The England and Wales Cricket Board (ECB) along with all 18 counties, the eight women’s regional teams and the Professional Cricketers’ Association (PCA) has decided to ‘stand shoulder-to-shoulder with the football community’ in taking part in a social media boycott from April 30-May 3 to protest against online racial abuse.
An ECB statement said on Wednesday, “In taking part in this boycott, we want to show solidarity with football and amplify its message that nobody should have to suffer abuse, racism or harassment on social media because they play, or are involved in professional sport.”
English football’s largest governing bodies and organisations, including the Football Association (FA), Premier League and EFL, had on April 25 announced a social media boycott following recent incidents of online abuse aimed at players.
ECB chief executive officer, Tom Harrison, said, “As a sport, we are united in our commitment to fight racism and we will not tolerate the kind of discriminatory abuse that has become so prevalent on social media platforms.
“We’re proud to add our voice to all those across sport who are sending the message that more can, and must, be done to eradicate online hate,” said Harrison.
“Social media can play a very positive role in sport, widening its audience and connecting fans with their heroes in a way that was never possible before. However, players and supporters alike must be able to use these platforms safe in the knowledge they do not risk the prospect of facing appalling abuse,” he added.

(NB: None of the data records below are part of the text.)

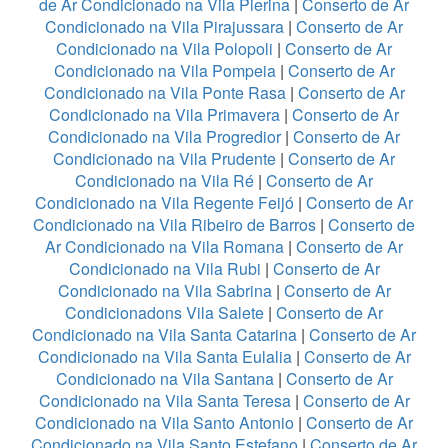
de Ar Condicionado na Vila Pierina
|
Conserto de Ar
Condicionado na Vila Pirajussara
|
Conserto de Ar
Condicionado na Vila Polopoli
|
Conserto de Ar
Condicionado na Vila Pompeia
|
Conserto de Ar
Condicionado na Vila Ponte Rasa
|
Conserto de Ar
Condicionado na Vila Primavera
|
Conserto de Ar
Condicionado na Vila Progredior
|
Conserto de Ar
Condicionado na Vila Prudente
|
Conserto de Ar
Condicionado na Vila Ré
|
Conserto de Ar
Condicionado na Vila Regente Feijó
|
Conserto de Ar
Condicionado na Vila Ribeiro de Barros
|
Conserto de
Ar Condicionado na Vila Romana
|
Conserto de Ar
Condicionado na Vila Rubi
|
Conserto de Ar
Condicionado na Vila Sabrina
|
Conserto de Ar
Condicionadons Vila Salete
|
Conserto de Ar
Condicionado na Vila Santa Catarina
|
Conserto de Ar
Condicionado na Vila Santa Eulalia
|
Conserto de Ar
Condicionado na Vila Santana
|
Conserto de Ar
Condicionado na Vila Santa Teresa
|
Conserto de Ar
Condicionado na Vila Santo Antonio
|
Conserto de Ar
Condicionado na Vila Santo Estefano
|
Conserto de Ar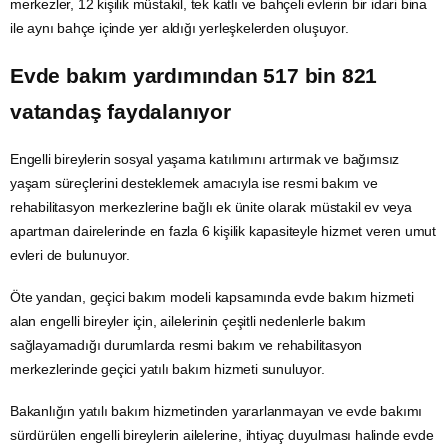
merkezler, 12 kişilik müstakil, tek katlı ve bahçeli evlerin bir idari bina
ile aynı bahçe içinde yer aldığı yerleşkelerden oluşuyor.
Evde bakım yardımından 517 bin 821
vatandaş faydalanıyor
Engelli bireylerin sosyal yaşama katılımını artırmak ve bağımsız
yaşam süreçlerini desteklemek amacıyla ise resmi bakım ve
rehabilitasyon merkezlerine bağlı ek ünite olarak müstakil ev veya
apartman dairelerinde en fazla 6 kişilik kapasiteyle hizmet veren umut
evleri de bulunuyor.
Öte yandan, geçici bakım modeli kapsamında evde bakım hizmeti
alan engelli bireyler için, ailelerinin çeşitli nedenlerle bakım
sağlayamadığı durumlarda resmi bakım ve rehabilitasyon
merkezlerinde geçici yatılı bakım hizmeti sunuluyor.
Bakanlığın yatılı bakım hizmetinden yararlanmayan ve evde bakımı
sürdürülen engelli bireylerin ailelerine, ihtiyaç duyulması halinde evde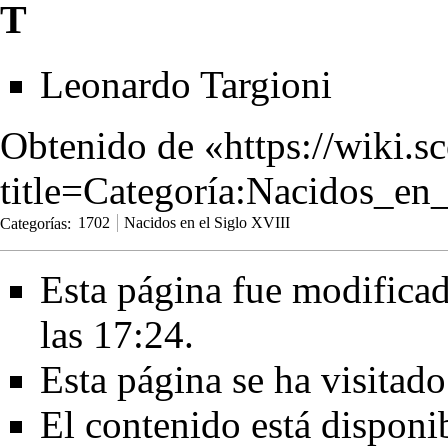
T
Leonardo Targioni
Obtenido de «
https://wiki.s
title=Categoría:Nacidos_e
Categorías
:
1702
Nacidos en el Siglo XVIII
Esta página fue modificad
las 17:24.
Esta página se ha visitad
El contenido está disponi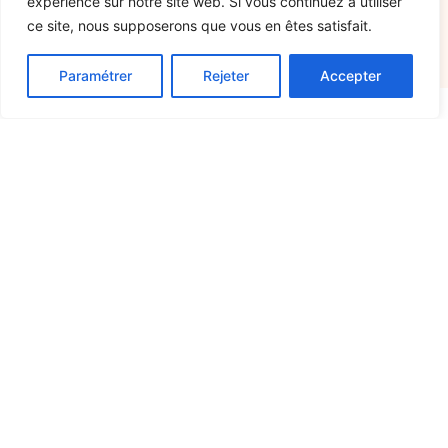
expérience sur notre site web. Si vous continuez à utiliser
ce site, nous supposerons que vous en êtes satisfait.
Paramétrer
Rejeter
Accepter
Immobilier
Vous souhaitez en savoir
plus ?
Nous contacter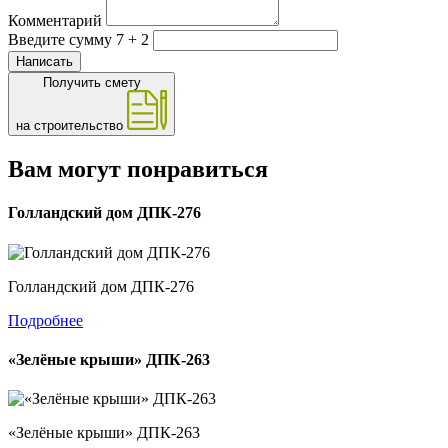
Комментарий
Введите сумму 7 + 2
Написать
Получить смету
на строительство
Вам могут понравиться
Голландский дом ДПК-276
Голландский дом ДПК-276
Подробнее
«Зелёные крыши» ДПК-263
«Зелёные крыши» ДПК-263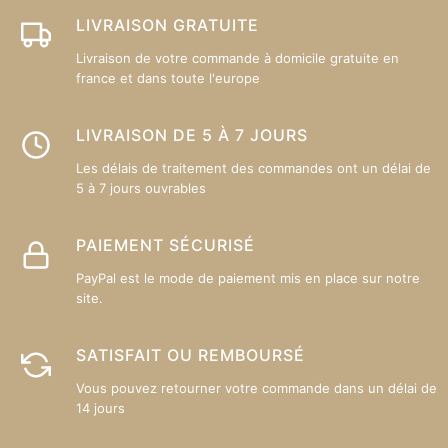
LIVRAISON GRATUITE
Livraison de votre commande à domicile gratuite en
france et dans toute l'europe
LIVRAISON DE 5 À 7 JOURS
Les délais de traitement des commandes ont un délai de
5 à 7 jours ouvrables
PAIEMENT SÉCURISÉ
PayPal est le mode de paiement mis en place sur notre
site.
SATISFAIT OU REMBOURSÉ
Vous pouvez retourner votre commande dans un délai de
14 jours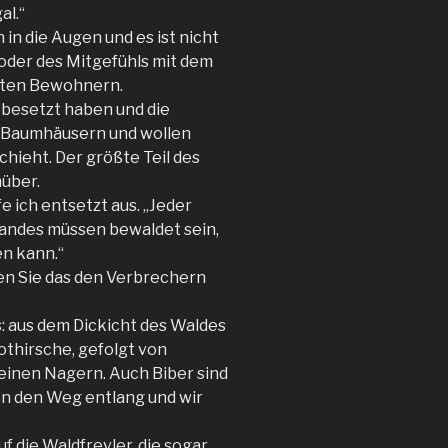
al.“
in die Augen und es ist nicht
 oder des Mitgefühls mit dem
lten Bewohnern.
 besetzt haben und die
n Baumhäusern und wollen
hieht. Der größte Teil des
nüber.
e ich entsetzt aus. „Jeder
Landes müssen bewaldet sein,
n kann.“
gen Sie das den Verbrechern
: aus dem Dickicht des Waldes
thirsche, gefolgt von
einen Nagern. Auch Biber sind
en den Weg entlang und wir
f die Waldfrevler, die sogar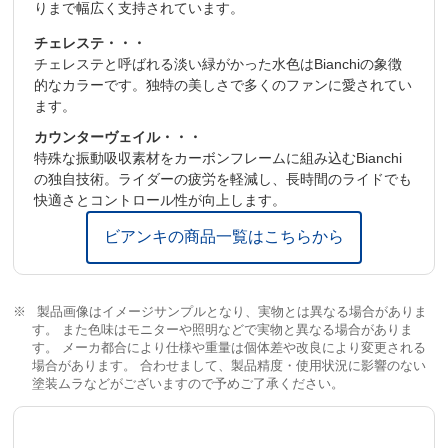
りまで幅広く支持されています。
DERAI
LLEUR
チェレステ・・・
チェレステと呼ばれる淡い緑がかった水色はBianchiの象徴
FRONT
Shimano FD-TY700
的なカラーです。独特の美しさで多くのファンに愛されてい
DERAI
ます。
LLEUR
カウンターヴェイル・・・
CRANK
Shimano FC-TY301, 42/34/24T, 170mm; 43-51, 175mm:
機敏な走り、負担の少ない乗車姿勢と高い
特殊な振動吸収素材をカーボンフレームに組み込むBianchi
サイズ
A
B1
BS
C
D
E
G
G1
SET
55
の独自技術。ライダーの疲労を軽減し、長時間のライドでも
快適性、安定したハンドリング
快適さとコントロール性が向上します。
43
430
525
510
465
68
125
75°
70°
BB
Shimano BB-UN101, Spindle:Square Type, Shell:BSA 68
mm,Spindle:122.5mm(D-NL)
ビアンキの商品一覧はこちらから
47
470
545
527
460
68
135
74.5°
71°
ダウンチューブ（前三角形の下）
CHAIN
KMC Z-8.1
51
510
565
544
460
68
155
73.5°
71.5°
BRAKE
Shimano BR-MT200
エッジを効かせ箇所によって形状を変化させることで、ライダーの
製品画像はイメージサンプルとなり、実物とは異なる場合がありま
S
55
550
585
563
460
68
185
73°
72°
力を受け止め機敏な走りを実現。
す。 また色味はモニターや照明などで実物と異なる場合がありま
す。 メーカ都合により仕様や重量は個体差や改良により変更される
ROTOR
Shimano SM-RT10 Rotor For Disc-Brake, 160mm
場合があります。 合わせまして、製品精度・使用状況に影響のない
塗装ムラなどがございますので予めご了承ください。
HUB
Front: Formula CL-1420 Center lock, 32hole
Rear: Formula CL-1422 Center lock, 32hole, 14G, O.L.D.
135mm AXEL145mm QR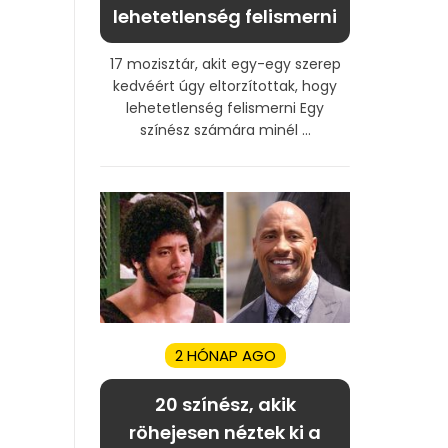
lehetetlenség felismerni
17 mozisztár, akit egy-egy szerep
kedvéért úgy eltorzítottak, hogy
lehetetlenség felismerni Egy
színész számára minél ...
2 HÓNAP AGO
20 színész, akik
röhejesen néztek ki a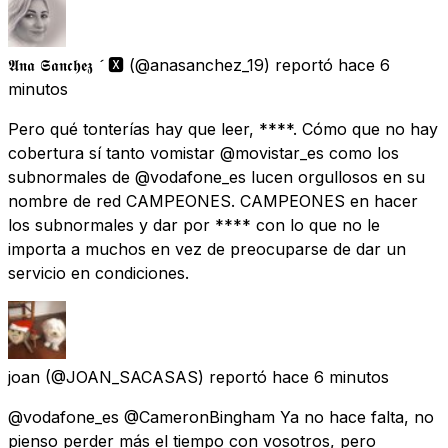
𝕬𝖓𝖆 𝕾𝖆𝖓𝖈𝖍𝖊𝖟  🆇
(@anasanchez_19) reportó
hace 6
minutos
Pero qué tonterías hay que leer, ****. Cómo que no hay
cobertura sí tanto vomistar @movistar_es como los
subnormales de @vodafone_es lucen orgullosos en su
nombre de red CAMPEONES. CAMPEONES en hacer
los subnormales y dar por **** con lo que no le
importa a muchos en vez de preocuparse de dar un
servicio en condiciones.
joan
(@JOAN_SACASAS) reportó
hace 6 minutos
@vodafone_es @CameronBingham Ya no hace falta, no
pienso perder más el tiempo con vosotros, pero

PCA chief executive, Rob Lynch, said, “The PCA is fully supportive of the social media boycott as cricket stands together with football and other sports in a show of solidarity against online abuse. Social media companies have to do more. Our members are often victims of horrific online abuse with little or no punishment for the perpetrators and this has to change.”
Lynch added that, a unified silence from players would be a powerful stance to show that “our members will not allow social media companies, which have brought so much benefit to the game, to continue to ignore and fail to prioritise the need for appropriate legislation in protecting people against online discriminatory behaviour”.